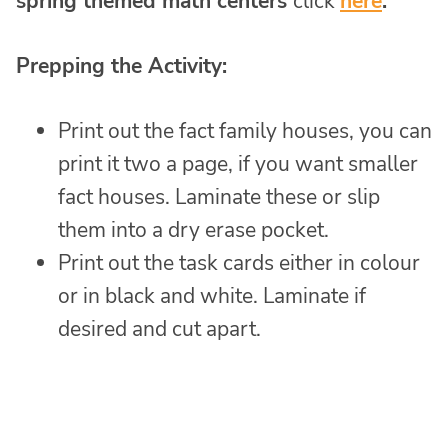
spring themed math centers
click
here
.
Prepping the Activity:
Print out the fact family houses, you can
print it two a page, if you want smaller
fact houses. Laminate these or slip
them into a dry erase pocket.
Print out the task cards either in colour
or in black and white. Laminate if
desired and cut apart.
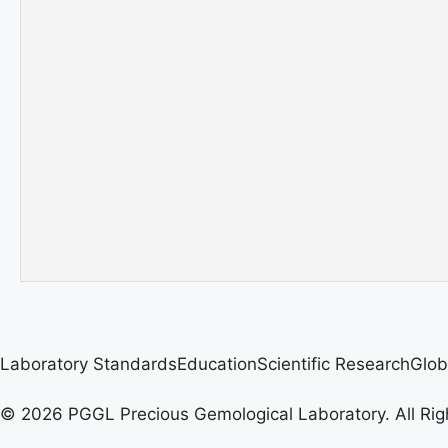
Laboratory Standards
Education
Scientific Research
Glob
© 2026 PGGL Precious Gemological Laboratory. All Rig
==
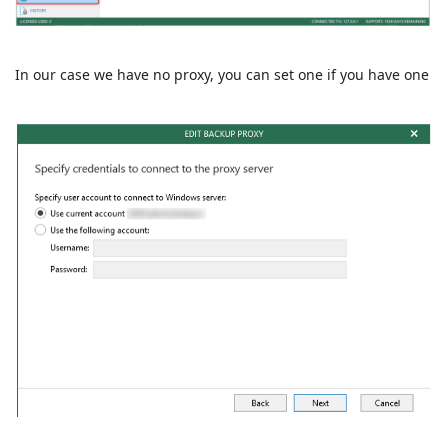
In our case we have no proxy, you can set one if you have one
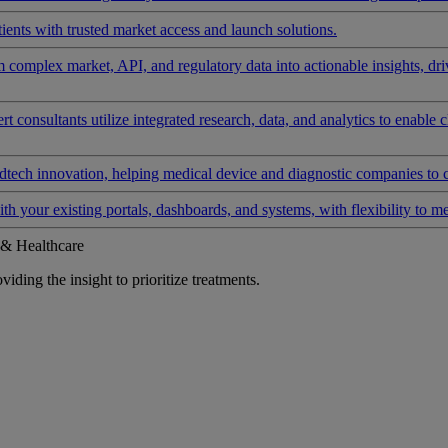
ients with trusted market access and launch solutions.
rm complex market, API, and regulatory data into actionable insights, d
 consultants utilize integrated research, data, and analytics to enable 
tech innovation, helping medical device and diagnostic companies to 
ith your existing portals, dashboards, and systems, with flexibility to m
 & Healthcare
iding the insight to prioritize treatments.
...
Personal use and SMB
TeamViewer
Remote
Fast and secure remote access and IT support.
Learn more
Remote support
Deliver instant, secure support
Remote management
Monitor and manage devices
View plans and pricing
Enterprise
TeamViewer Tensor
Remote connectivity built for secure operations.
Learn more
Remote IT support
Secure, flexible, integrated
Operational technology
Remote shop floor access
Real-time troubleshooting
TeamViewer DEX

# Task prompt
The data above holds the lines to copy: start at the one with "Print out the task cards either in colour", stop at the one with "Laboratory. All Rig", include both, copy them exactly without pictures, and copy nothing else.

# Exercise output
Print out the task cards either in colour
or in black and white. Laminate if
desired and cut apart.
Laboratory Standards
Education
Scientific Research
Glob
© 2026 PGGL Precious Gemological Laboratory. All Rig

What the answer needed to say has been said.